All of the data should be copied exactly, with the pictures left out.

Segment Start: INPUT DATA

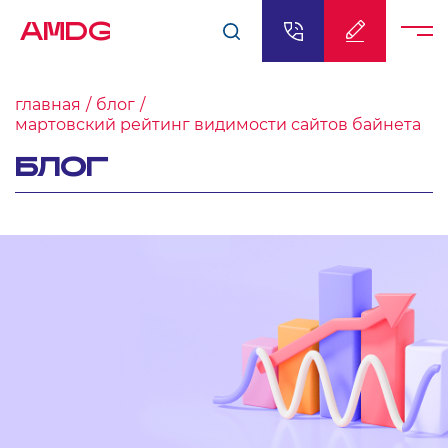
AMDG
главная
блог
мартовский рейтинг видимости сайтов байнета
БЛОГ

Segment End: INPUT DATA

- _RESULT FOR THIS EXERCISE_
AMDG
главная
блог
мартовский рейтинг видимости сайтов байнета
БЛОГ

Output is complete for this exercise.